What you need to do: Search the entries below for the word "élèves" and copy each line that has it.

--- Data to examine Enclosed Below ---

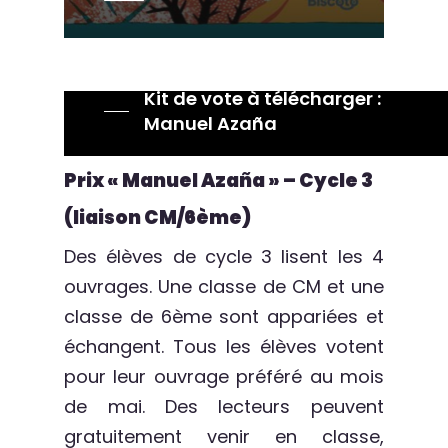
Kit de vote à télécharger :
Manuel Azaña
Prix « Manuel Azaña » – Cycle 3
(liaison CM/6ème)
Des élèves de cycle 3 lisent les 4
ouvrages. Une classe de CM et une
classe de 6ème sont appariées et
échangent. Tous les élèves votent
pour leur ouvrage préféré au mois
de mai. Des lecteurs peuvent
gratuitement venir en classe,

--- End of Enclosed Data to examine ---

Result of this task:
Des élèves de cycle 3 lisent les 4
échangent. Tous les élèves votent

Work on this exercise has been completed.